Instructions for the task:
Copy the data below exactly, but not the pictures it contains.

Dataset records:
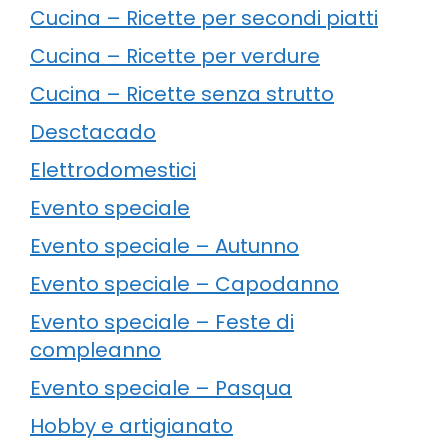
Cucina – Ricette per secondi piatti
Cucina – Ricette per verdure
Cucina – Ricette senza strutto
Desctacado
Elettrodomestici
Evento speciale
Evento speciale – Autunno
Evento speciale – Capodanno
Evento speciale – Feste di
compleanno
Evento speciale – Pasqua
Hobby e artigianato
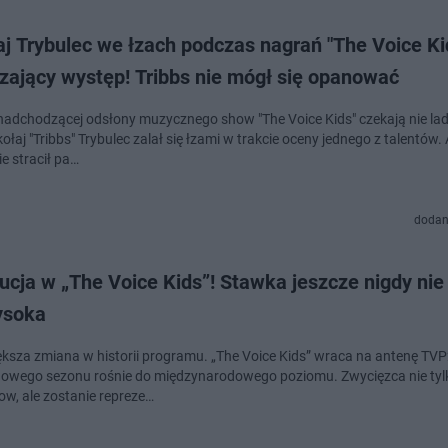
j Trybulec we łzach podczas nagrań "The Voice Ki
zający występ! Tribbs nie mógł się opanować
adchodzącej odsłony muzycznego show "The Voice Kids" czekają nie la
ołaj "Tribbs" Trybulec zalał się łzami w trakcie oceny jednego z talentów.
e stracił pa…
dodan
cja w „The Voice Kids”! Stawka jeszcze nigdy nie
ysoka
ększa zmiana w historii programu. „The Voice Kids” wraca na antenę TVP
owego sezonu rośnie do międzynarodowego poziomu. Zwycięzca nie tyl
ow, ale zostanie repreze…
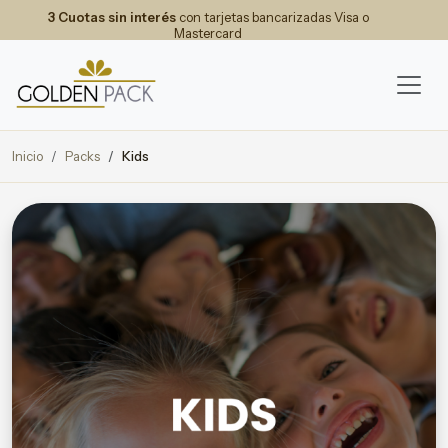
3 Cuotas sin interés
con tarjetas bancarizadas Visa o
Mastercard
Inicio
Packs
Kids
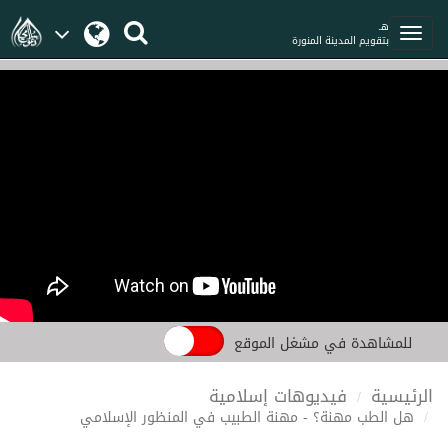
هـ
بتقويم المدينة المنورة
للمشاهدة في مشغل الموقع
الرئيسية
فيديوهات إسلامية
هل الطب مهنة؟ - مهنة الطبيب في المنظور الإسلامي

Exercise answer:
Cucina – Ricette per secondi piatti
Cucina – Ricette per verdure
Cucina – Ricette senza strutto
Desctacado
Elettrodomestici
Evento speciale
Evento speciale – Autunno
Evento speciale – Capodanno
Evento speciale – Feste di
compleanno
Evento speciale – Pasqua
Hobby e artigianato
j Trybulec we łzach podczas nagrań "The Voice Ki
zający występ! Tribbs nie mógł się opanować
adchodzącej odsłony muzycznego show "The Voice Kids" czekają nie la
ołaj "Tribbs" Trybulec zalał się łzami w trakcie oceny jednego z talentów.
e stracił pa…
dodan
cja w „The Voice Kids”! Stawka jeszcze nigdy nie
ysoka
ększa zmiana w historii programu. „The Voice Kids” wraca na antenę TVP
owego sezonu rośnie do międzynarodowego poziomu. Zwycięzca nie tyl
ow, ale zostanie repreze…
3 Cuotas sin interés
con tarjetas bancarizadas Visa o
Mastercard
Inicio
Packs
Kids
هـ
بتقويم المدينة المنورة
للمشاهدة في مشغل الموقع
الرئيسية
فيديوهات إسلامية
هل الطب مهنة؟ - مهنة الطبيب في المنظور الإسلامي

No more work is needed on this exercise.